WHAT YOU WILL DO: All of the listing should be output exactly, apart from the pictures.
==*==
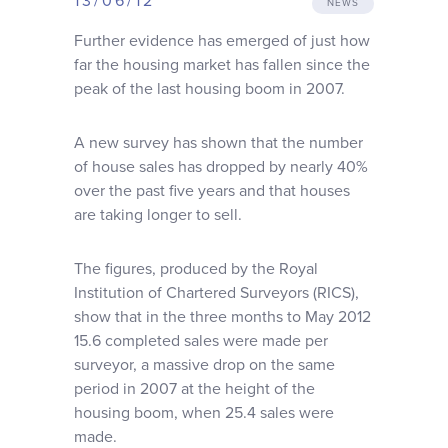
13/06/12
NEWS
Why choose us
Further evidence has emerged of just how
far the housing market has fallen since the
Client journey
peak of the last housing boom in 2007.
A new survey has shown that the number
Client stories
of house sales has dropped by nearly 40%
over the past five years and that houses
News & views
are taking longer to sell.
The figures, produced by the Royal
FAQs
Institution of Chartered Surveyors (RICS),
show that in the three months to May 2012
Contact
15.6 completed sales were made per
surveyor, a massive drop on the same
period in 2007 at the height of the
housing boom, when 25.4 sales were
made.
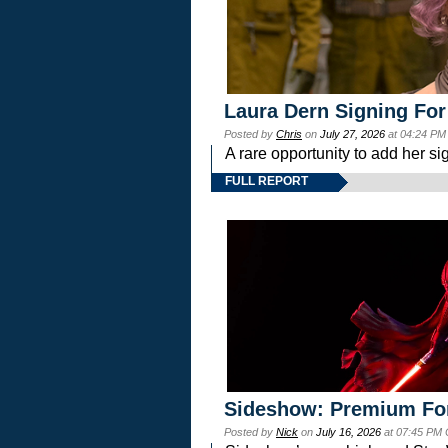
Laura Dern Signing For
Posted by
Chris
on
July 27, 2026
at 04:24 PM
A rare opportunity to add her si
FULL REPORT
Sideshow: Premium Fo
Posted by
Nick
on
July 16, 2026
at 07:45 PM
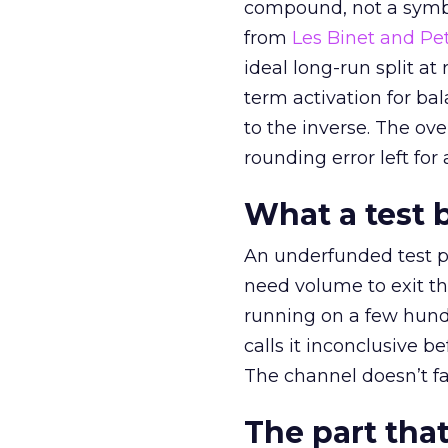
compound, not a symbo
from
Les Binet and Pete
ideal long-run split a
term activation for b
to the inverse. The ov
rounding error left for
What a test 
An underfunded test p
need volume to exit th
running on a few hund
calls it inconclusive 
The channel doesn’t fai
The part that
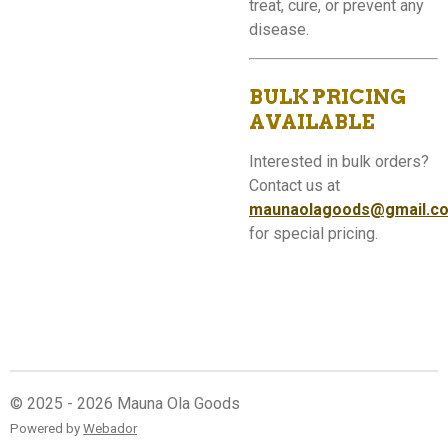
treat, cure, or prevent any
disease.
BULK PRICING
AVAILABLE
Interested in bulk orders?
Contact us at
maunaolagoods@gmail.c
for special pricing.
© 2025 - 2026 Mauna Ola Goods
Powered by
Webador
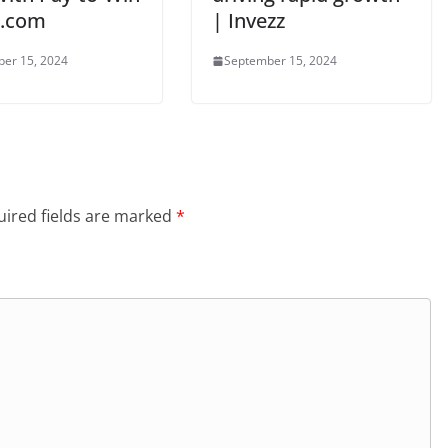
N.com
| Invezz
er 15, 2024
September 15, 2024
ired fields are marked
*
==*==
WRITTEN ANSWER:
13/06/12
NEWS
Why choose us
Further evidence has emerged of just how
far the housing market has fallen since the
Client journey
peak of the last housing boom in 2007.
A new survey has shown that the number
Client stories
of house sales has dropped by nearly 40%
over the past five years and that houses
News & views
are taking longer to sell.
The figures, produced by the Royal
FAQs
Institution of Chartered Surveyors (RICS),
show that in the three months to May 2012
Contact
15.6 completed sales were made per
surveyor, a massive drop on the same
period in 2007 at the height of the
housing boom, when 25.4 sales were
made.
Laura Dern Signing For
Posted by
Chris
on
July 27, 2026
at 04:24 PM
A rare opportunity to add her si
FULL REPORT
Sideshow: Premium Fo
Posted by
Nick
on
July 16, 2026
at 07:45 PM
compound, not a symbo
from
Les Binet and Pete
ideal long-run split a
term activation for b
to the inverse. The ov
rounding error left for
What a test 
An underfunded test p
need volume to exit th
running on a few hund
calls it inconclusive 
The channel doesn’t fai
The part that
treat, cure, or prevent any
disease.
BULK PRICING
AVAILABLE
Interested in bulk orders?
Contact us at
maunaolagoods@gmail.c
for special pricing.
© 2025 - 2026 Mauna Ola Goods
Powered by
Webador
N.com
| Invezz
er 15, 2024
September 15, 2024
ired fields are marked
*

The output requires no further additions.